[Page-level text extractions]
....................

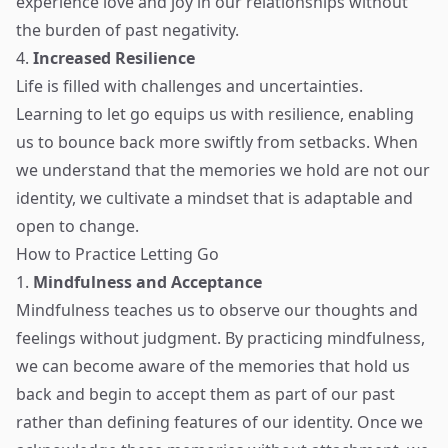
experience love and joy in our relationships without
the burden of past negativity.
4.
Increased Resilience
Life is filled with challenges and uncertainties.
Learning to let go equips us with resilience, enabling
us to bounce back more swiftly from setbacks. When
we understand that the memories we hold are not our
identity, we cultivate a mindset that is adaptable and
open to change.
How to Practice Letting Go
1.
Mindfulness and Acceptance
Mindfulness teaches us to observe our thoughts and
feelings without judgment. By practicing mindfulness,
we can become aware of the memories that hold us
back and begin to accept them as part of our past
rather than defining features of our identity. Once we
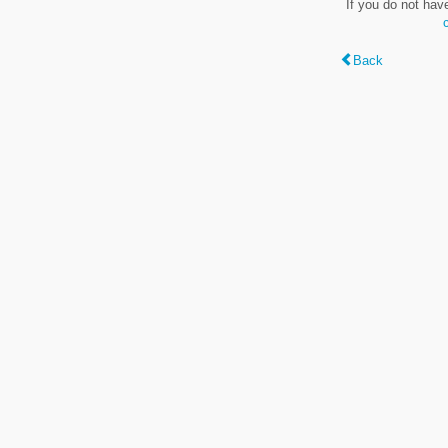
If you do not hav
Back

....................

Assignment: Copy here each line of the preceding records with "that" in it.

Response to this exercise:
we understand that the memories we hold are not our
identity, we cultivate a mindset that is adaptable and
we can become aware of the memories that hold us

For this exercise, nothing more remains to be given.